From the records, pick out and copy each line containing "film".

———

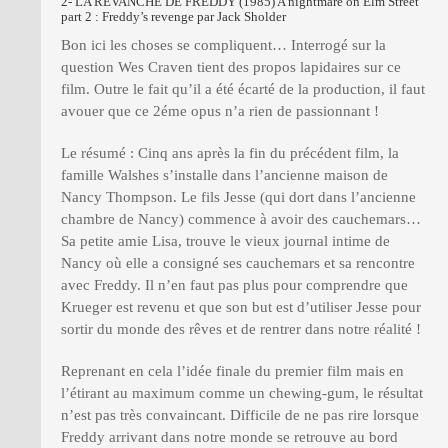
2- LA REVANCHE DE FREDDY (1985) A nightmare on Elm Street
part 2 : Freddy’s revenge par Jack Sholder
Bon ici les choses se compliquent… Interrogé sur la
question Wes Craven tient des propos lapidaires sur ce
film. Outre le fait qu’il a été écarté de la production, il faut
avouer que ce 2éme opus n’a rien de passionnant !
Le résumé : Cinq ans après la fin du précédent film, la
famille Walshes s’installe dans l’ancienne maison de
Nancy Thompson. Le fils Jesse (qui dort dans l’ancienne
chambre de Nancy) commence à avoir des cauchemars…
Sa petite amie Lisa, trouve le vieux journal intime de
Nancy où elle a consigné ses cauchemars et sa rencontre
avec Freddy. Il n’en faut pas plus pour comprendre que
Krueger est revenu et que son but est d’utiliser Jesse pour
sortir du monde des rêves et de rentrer dans notre réalité !
Reprenant en cela l’idée finale du premier film mais en
l’étirant au maximum comme un chewing-gum, le résultat
n’est pas très convaincant. Difficile de ne pas rire lorsque
Freddy arrivant dans notre monde se retrouve au bord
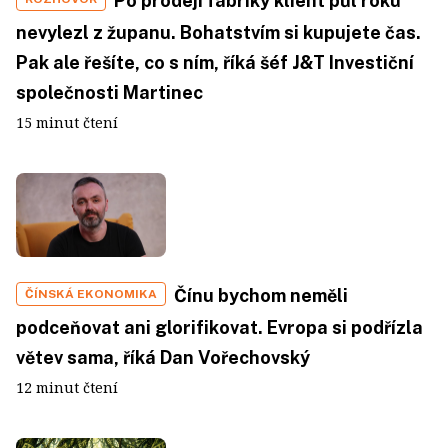
Po prodeji fabriky klient půl roku
nevylezl z županu. Bohatstvím si kupujete čas.
Pak ale řešíte, co s ním, říká šéf J&T Investiční
společnosti Martinec
15 minut čtení
Čínu bychom neměli
ČÍNSKÁ EKONOMIKA
podceňovat ani glorifikovat. Evropa si podřízla
větev sama, říká Dan Vořechovský
12 minut čtení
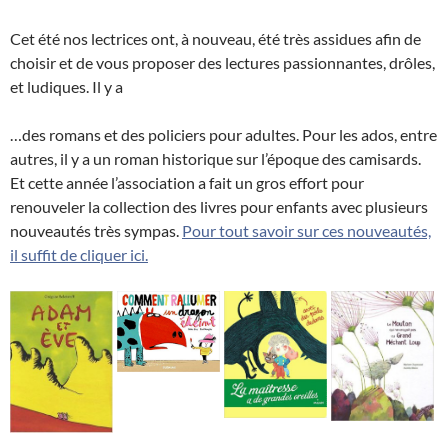
Cet été nos lectrices ont, à nouveau, été très assidues afin de
choisir et de vous proposer des lectures passionnantes, drôles,
et ludiques. Il y a
…des romans et des policiers pour adultes. Pour les ados, entre
autres, il y a un roman historique sur l’époque des camisards.
Et cette année l’association a fait un gros effort pour
renouveler la collection des livres pour enfants avec plusieurs
nouveautés très sympas.
Pour tout savoir sur ces nouveautés,
il suffit de cliquer ici.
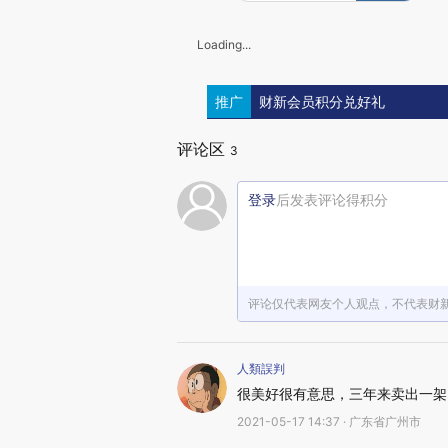
Loading...
推广
财新会员积分兑好礼
评论区
3
登录
后发表评论得积分
评论仅代表网友个人观点，不代表财
人類誤判
很美好很有意思，三年来卖出一架
2021-05-17 14:37 · 广东省广州市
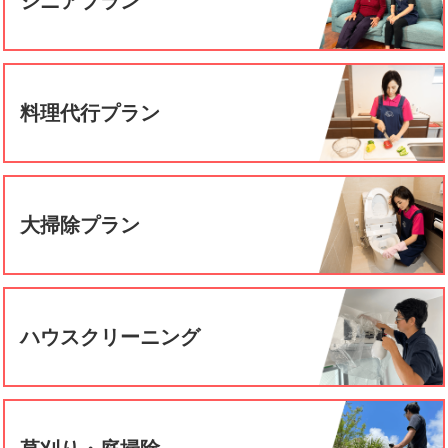
シニアプラン
料理代行プラン
大掃除プラン
ハウスクリーニング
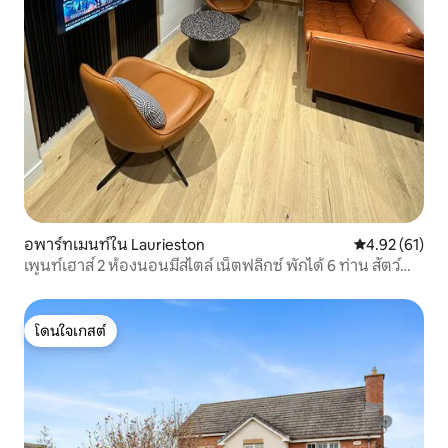
อพาร์ทเมนท์ใน Laurieston
คะแนนเฉลี่ย 4.
4.92 (61)
เพนท์เฮาส์ 2 ห้องนอนมีสไตล์ เน็ตฟลิกซ์ พักได้ 6 ท่าน สัตว์
เลี้ยง
โดนใจเกสต์
โดนใจเกสต์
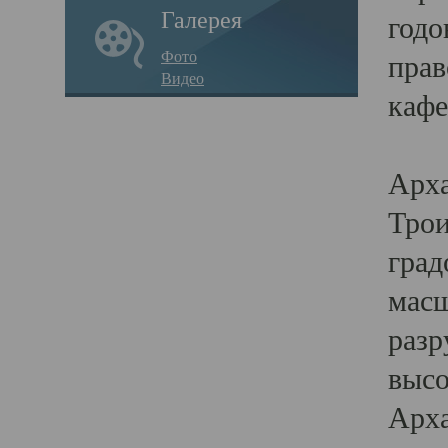
Галерея
годо
Фото
прав
Видео
кафе
Воз
Арха
Трои
град
масш
разр
высо
Арха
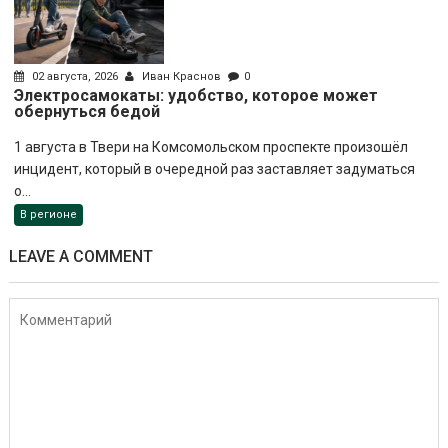
02 августа, 2026
Иван Краснов
0
Электросамокаты: удобство, которое может
обернуться бедой
1 августа в Твери на Комсомольском проспекте произошёл
инцидент, который в очередной раз заставляет задуматься
о...
В регионе
LEAVE A COMMENT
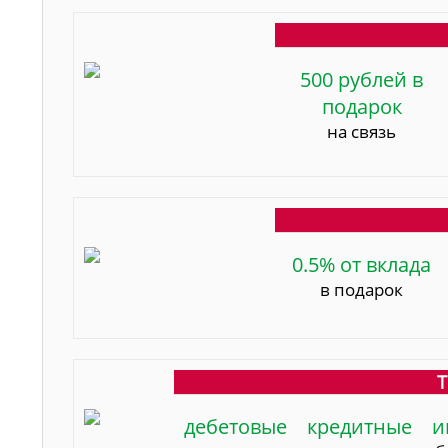
500 рублей в
подарок
на связь
0.5% от вклада
в подарок
Т
дебетовые
кредитные
и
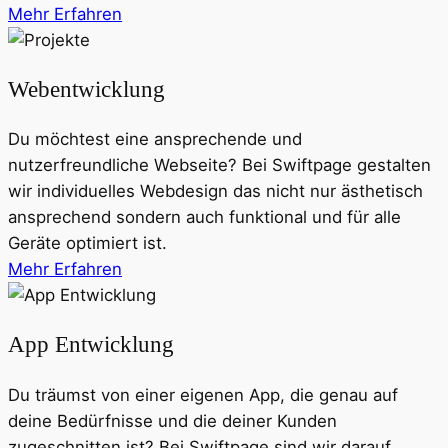
Mehr Erfahren
Webentwicklung
Du möchtest eine ansprechende und
nutzerfreundliche Webseite? Bei Swiftpage gestalten
wir individuelles Webdesign das nicht nur ästhetisch
ansprechend sondern auch funktional und für alle
Geräte optimiert ist.
Mehr Erfahren
App Entwicklung
Du träumst von einer eigenen App, die genau auf
deine Bedürfnisse und die deiner Kunden
zugeschnitten ist? Bei Swiftpage sind wir darauf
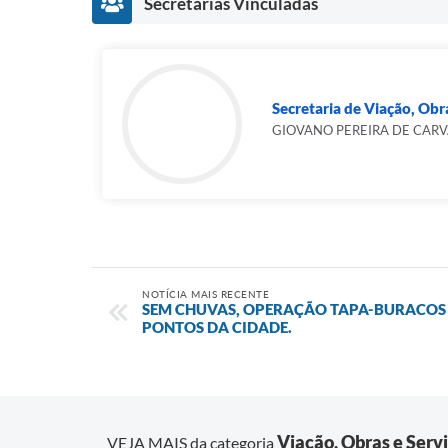
Secretarias Vinculadas
Secretaria de Viação, Obr
GIOVANO PEREIRA DE CAR
NOTÍCIA MAIS RECENTE
SEM CHUVAS, OPERAÇÃO TAPA-BURACOS
PONTOS DA CIDADE.
Viação, Obras e Serv
VEJA MAIS da categoria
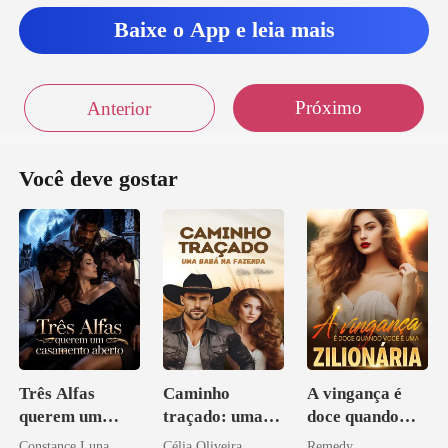
Baixe o App e leia mais
Próximo
Anterior
Você deve gostar
Três Alfas
Caminho
A vingança é
querem um
traçado: uma
doce quando
casamento
babá na fazenda
você é uma
Constance Luna
Célia Oliveira
Remedy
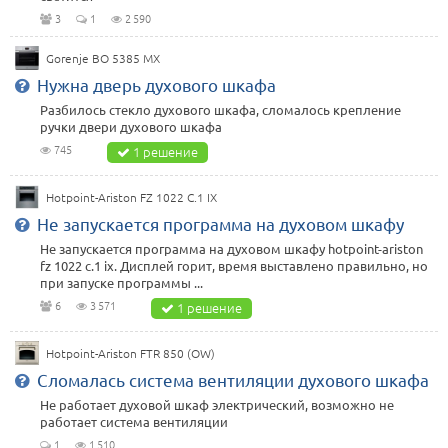
3
1
2 590
Gorenje BO 5385 MX
Нужна дверь духового шкафа
Разбилось стекло духового шкафа, сломалось крепление
ручки двери духового шкафа
745
1 решение
Hotpoint-Ariston FZ 1022 C.1 IX
Не запускается программа на духовом шкафу
Не запускается программа на духовом шкафу hotpoint-ariston
fz 1022 c.1 ix. Дисплей горит, время выставлено правильно, но
при запуске программы ...
6
3 571
1 решение
Hotpoint-Ariston FTR 850 (OW)
Сломалась система вентиляции духового шкафа
Не работает духовой шкаф электрический, возможно не
работает система вентиляции
1
1 510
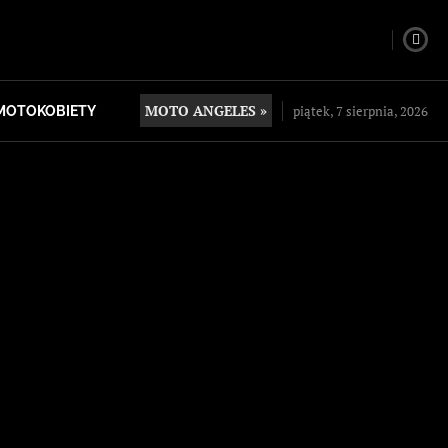
MOTO ANGELES »
piątek, 7 sierpnia, 2026
MOTOKOBIETY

———

Written response:
film. Outre le fait qu’il a été écarté de la production, il faut
Le résumé : Cinq ans après la fin du précédent film, la
Reprenant en cela l’idée finale du premier film mais en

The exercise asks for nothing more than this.